Can you elaborate on the other things you’re interested in writing about? There’s some strong female roles in your poetry as well.
Definitely, I’m inspired by women. I’m inspired by my faith, by my homeland. I’m inspired by the diaspora experience here, and by growing up here as well; I was born in Sheffield and although my connection back home is strong, it’s tentative in the way that I didn’t grow up there. I’m interested in the country, the urban, the inner city, friendship, and more recently I’ve been looking at relationships. When I set out to write about them I wasn’t necessarily saying I was going to write about femininity or feminism or strong women. I was mirroring or capturing these women that inspire me – like in ‘Weston Park,’ my mother and my aunties are in that poem. So it’s unintentional but it’s intentional, if that makes sense.

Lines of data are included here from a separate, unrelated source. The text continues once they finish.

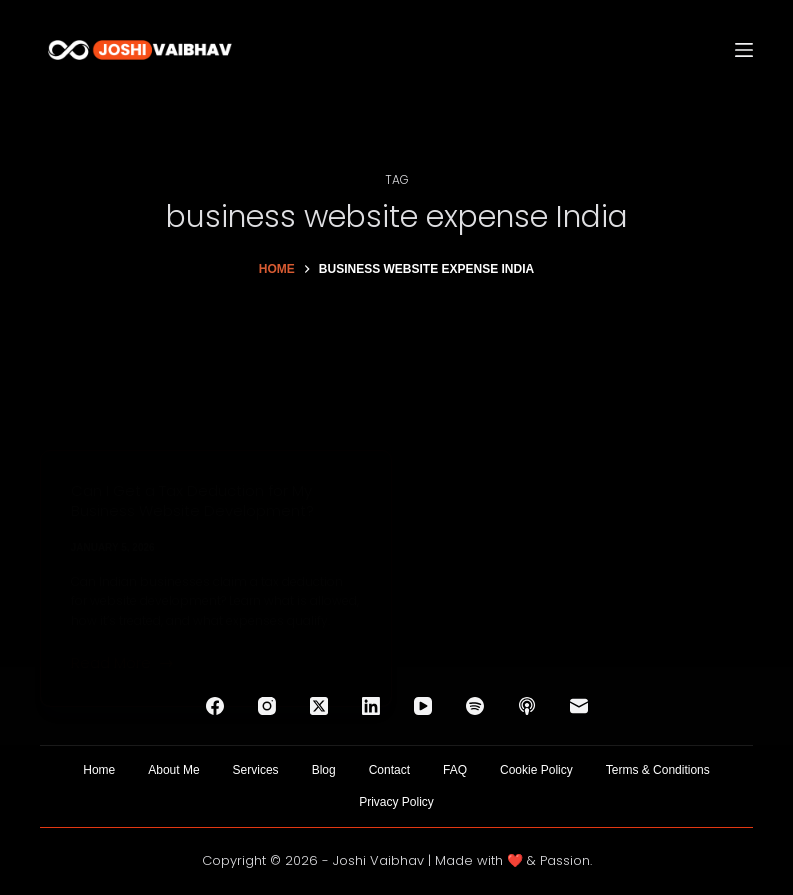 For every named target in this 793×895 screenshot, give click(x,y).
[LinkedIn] (371, 706)
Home (99, 770)
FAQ (455, 770)
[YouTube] (423, 706)
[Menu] (744, 50)
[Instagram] (267, 706)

That makes sense, you sort of reflect who you are because being a woman is part of your identity.
I also think it’s important to showcase vulnerability in women as much as strength, and their strength in vulnerability, in resilience. If we think about Black women in particular, there’s a perceived notion that there’s this strength. Of course we are strong, but that expectation of it can sometimes lead to dehumanisation. So I’m not afraid to show them in a vulnerable light as well.
I want to talk about your poem ‘Cavendish Court’. There’s one line that really resonated with me: “her arms are soft olive branches.” Could you explain that please?
That was one of the ones I wrote in the pandemic. It’s about my grandmother. With the pandemic and the vulnerability that old people have, I found myself visiting her and we would talk from the window, as many people in the country have. That poem is about the experience of that closeness yet that distance. My grandmother really struggled with me not coming in. There’s a lot of loneliness, I would say, in that poem as well. That’s a theme that’s finding itself more in my work and I think a lot of people’s work given the climate. I’ve been writing on dementia and Alzheimer's, which is something we’re dealing with in my family, and that element of when you grow old still having your youthfulness in you. I wanted to capture the playfulness and youthfulness of my grandmother as well, how ultimately she’s still a girl in many ways despite being the matriarch of the family and this powerful figure. This idea of extending an olive branch is exploring this idea of her telling me how things are at home. A massive part of our relationship is her often being the portal to what’s going on with our family back home, or our politics, or about the flooding that was going on at the time.
I’ve covered most of the questions that I wanted to ask. Is there anything you’d like to add?
The last thing I want to say is, I think all young people should be writing poetry. There is a place for them in poetry. They’ve just got to join their school library, join their school poetry group – there are so many grassroots organisations in most cities and communities. That’s why I run projects that help young people release their voice and their words in the way that I wanted when I was growing up. That’s what we need, it’s so inspiring and helpful.